Increasingly, computer science, and in particular, Artificial Intelligence are becoming incredibly ubiquitous. To the extent, Nobel prizes in basic sciences such as physics and chemistry are getting awarded to people who have used AI to further their craft. Such as this year’s Nobel prize for chemistry:

“…some of the best brains in chemistry do not only make molecules, they make computer models too.

One half of the award went to David Baker, a biochemist at the University of Washington, for his work on designing new proteins using computers. The other half was shared between John Jumper and Demis Hassabis from DeepMind, Google’s artificial-intelligence (AI) company, for their development of AI models capable of predicting three-dimensional protein structure, a long-standing grand challenge in biochemistry.

Dr Baker has long been considered a favourite to win. The choice of Drs Hassabis and Jumper, though, came as something of a surprise. But this has been AI’s year. The day before the chemistry announcement, the prize for physics was awarded for the development of the neural networks that underpin artificial intelligence models such as those DeepMind pioneered (a subject, some argued, that hardly counts as physics at all).”

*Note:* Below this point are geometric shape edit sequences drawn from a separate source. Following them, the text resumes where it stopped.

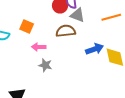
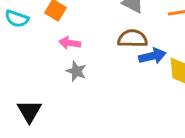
brown semicircle: (66, 31) -> (133, 38), moved

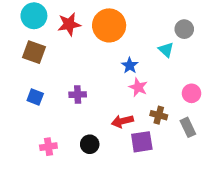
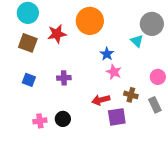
red star: (69, 24) -> (57, 34), moved
gray circle: (184, 29) -> (152, 24), size x1.5
black circle: (90, 144) -> (63, 119), moved

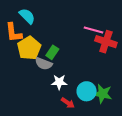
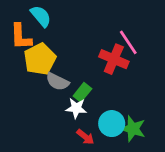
pink line: (94, 30) -> (128, 42), turned 36
red cross: (106, 42) -> (114, 59), moved
green rectangle: (52, 52) -> (82, 92), moved

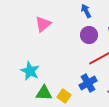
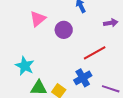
purple circle: (89, 35) -> (64, 30), moved

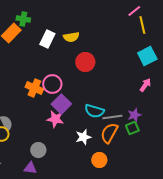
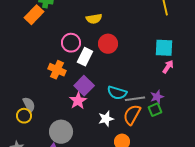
white rectangle: (47, 39) -> (85, 57), moved
cyan square: (147, 56) -> (164, 48), moved, turned 30
pink circle: (52, 84) -> (71, 43), moved
pink star: (55, 119) -> (78, 101), turned 30
gray circle: (38, 150) -> (61, 132), size x1.5

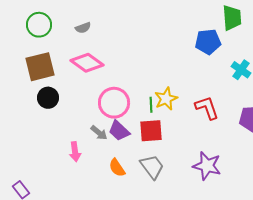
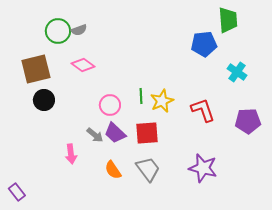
green circle: (39, 25) -> (58, 31), moved
pink diamond: (87, 63) -> (83, 65), size x0.7
pink circle: (114, 103) -> (110, 105), size x0.7
green line: (151, 105) -> (141, 96), moved

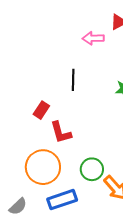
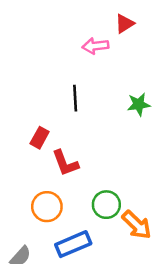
orange circle: (43, 167) -> (47, 207), size x0.7

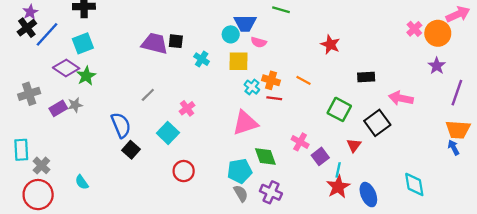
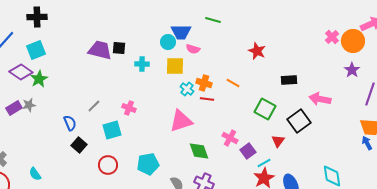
cyan cross: (202, 59) -> (142, 64), turned -32
gray line: (148, 95) -> (94, 106), moved
pink cross: (187, 108) -> (129, 108), turned -32
blue semicircle: (121, 125) -> (70, 123), size x0.7
cyan square: (168, 133) -> (112, 130), turned 30
cyan line: (338, 170) -> (264, 163), turned 48
red circle: (184, 171) -> (108, 165), moved
cyan pentagon: (240, 171) -> (148, 164), moved

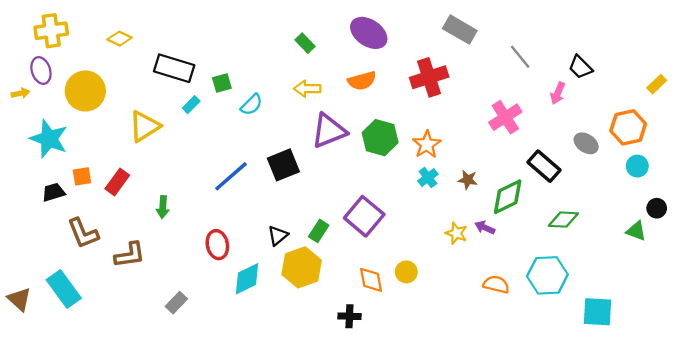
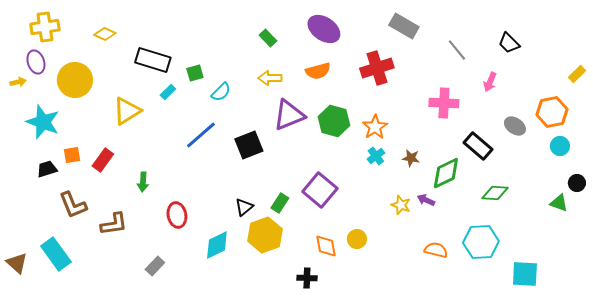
black trapezoid: (580, 67) -> (509, 43), moved
pink cross: (505, 117) -> (444, 103), turned 36
blue line: (231, 176) -> (201, 135), moved
red ellipse: (217, 245) -> (177, 215), moved

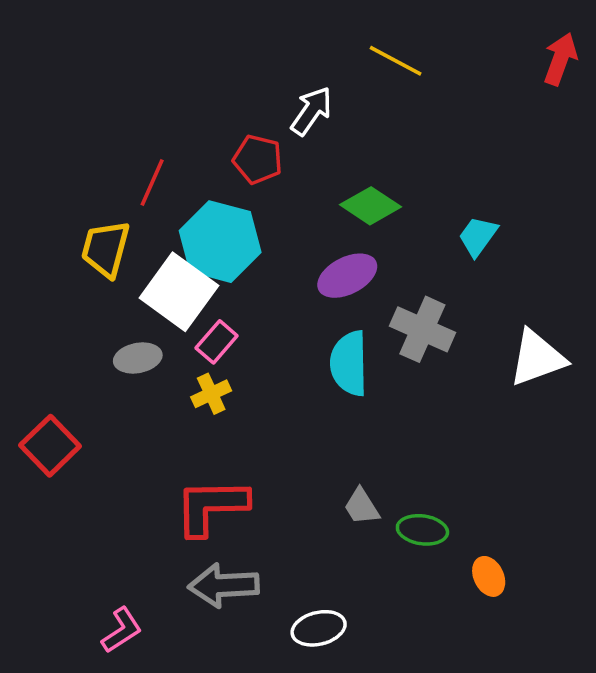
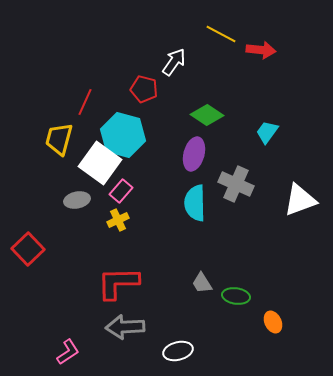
red arrow: (560, 59) -> (261, 50), moved, turned 76
purple ellipse: (347, 276) -> (194, 154), turned -48

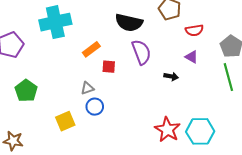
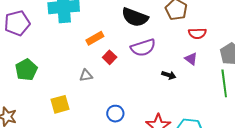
purple semicircle: (141, 52) -> (143, 48), turned 85
red square: (109, 67) -> (110, 57), turned 32
blue circle: (95, 107) -> (115, 114), moved

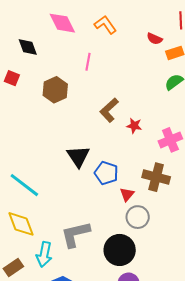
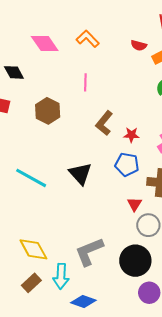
pink line: (88, 62) -> (85, 82), moved
blue pentagon: (106, 173) -> (127, 164), moved
cyan line: (24, 185) -> (31, 178), moved
brown rectangle: (13, 268) -> (31, 283), moved

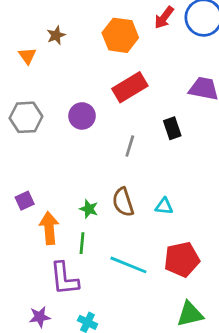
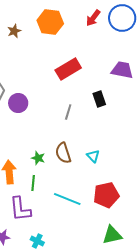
orange hexagon: (120, 35) -> (50, 22), moved
purple circle: (82, 116) -> (18, 103), moved
cyan triangle: (164, 206) -> (93, 156), turned 40

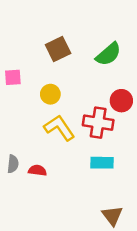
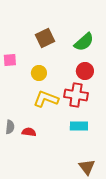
red circle: (121, 101) -> (85, 71), moved
yellow L-shape: (59, 128) -> (46, 99), turned -35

Dr Baker’s work involved understanding the structure of the protein which determines its function and the challenge arose from the structure having numerous variants based on the permutations in which it could fold:

“Given the near-limitless number of configurations into which a protein can fold—by some estimates, as many as 10300  for a single complex protein—even computers had limited success. DeepMind’s AI-based AlphaFold 1 and 2 models, made public in 2018 and 2020 respectively, were the first to even get close. AlphaFold 2 now has a database of more than 200m protein structure predictions, with a prediction accuracy approaching 90%…..DeepMind says that some 2m scientists already use it in their research. AlphaFold 3, released in May, goes beyond proteins to predict the structure of a host of other biomolecules, such as DNA, as well as small molecules that might function as drugs. It can also predict how different molecules with different structures fit together, such as how a virus’s spike protein might interact with antibodies and sugars found in the body.

…By choosing, for the first time, to honour work performed with an AI model, the committee has opened the door for more such prizes in the future. That is just as well; AI has been seeping into all areas of science for some time now, as Dr Baker illustrated when he was phoned up during the committee’s press conference. He said that AlphaFold has inspired him to make generative AI models that can design new proteins. “Our new AI methods are much more powerful,” he said, sounding happy and a little tired. If recent history is anything to go by, researchers will be repeating that line for years to come.”